Which of the lines in the data below contain the string "interactable"? Copy each of them.
>>>>>
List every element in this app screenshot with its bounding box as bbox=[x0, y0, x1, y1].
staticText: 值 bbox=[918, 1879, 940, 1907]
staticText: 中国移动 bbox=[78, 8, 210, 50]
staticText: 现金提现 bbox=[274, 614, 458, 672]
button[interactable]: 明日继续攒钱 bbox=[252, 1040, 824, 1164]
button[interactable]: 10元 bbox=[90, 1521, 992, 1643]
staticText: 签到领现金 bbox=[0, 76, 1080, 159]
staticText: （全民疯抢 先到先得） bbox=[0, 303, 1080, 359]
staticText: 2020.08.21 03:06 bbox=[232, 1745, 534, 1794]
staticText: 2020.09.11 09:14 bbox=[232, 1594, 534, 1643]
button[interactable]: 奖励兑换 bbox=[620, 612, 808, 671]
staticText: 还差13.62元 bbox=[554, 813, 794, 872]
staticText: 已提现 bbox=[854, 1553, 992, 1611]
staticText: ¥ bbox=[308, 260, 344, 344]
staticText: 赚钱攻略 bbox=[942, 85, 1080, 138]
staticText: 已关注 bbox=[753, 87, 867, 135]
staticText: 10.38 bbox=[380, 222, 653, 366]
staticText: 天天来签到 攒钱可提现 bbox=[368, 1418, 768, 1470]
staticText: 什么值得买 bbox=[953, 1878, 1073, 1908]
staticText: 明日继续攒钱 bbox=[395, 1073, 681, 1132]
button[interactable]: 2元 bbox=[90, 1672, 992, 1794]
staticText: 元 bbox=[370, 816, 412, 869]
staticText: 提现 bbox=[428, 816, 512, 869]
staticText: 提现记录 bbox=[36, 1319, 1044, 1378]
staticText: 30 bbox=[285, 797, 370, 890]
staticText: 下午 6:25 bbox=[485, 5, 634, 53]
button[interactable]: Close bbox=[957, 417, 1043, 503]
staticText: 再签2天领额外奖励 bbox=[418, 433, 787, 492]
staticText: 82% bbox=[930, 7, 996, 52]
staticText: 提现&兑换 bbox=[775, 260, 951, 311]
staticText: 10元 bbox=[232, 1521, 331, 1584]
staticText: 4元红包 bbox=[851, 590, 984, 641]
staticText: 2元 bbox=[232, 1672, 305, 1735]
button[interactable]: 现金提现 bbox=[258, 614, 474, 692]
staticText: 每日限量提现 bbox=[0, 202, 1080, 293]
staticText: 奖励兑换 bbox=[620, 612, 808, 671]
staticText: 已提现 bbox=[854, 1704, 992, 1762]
<<<<<
**Response to this exercise:**
button[interactable]: 明日继续攒钱 bbox=[252, 1040, 824, 1164]
button[interactable]: 10元 bbox=[90, 1521, 992, 1643]
button[interactable]: 奖励兑换 bbox=[620, 612, 808, 671]
button[interactable]: 2元 bbox=[90, 1672, 992, 1794]
button[interactable]: Close bbox=[957, 417, 1043, 503]
button[interactable]: 现金提现 bbox=[258, 614, 474, 692]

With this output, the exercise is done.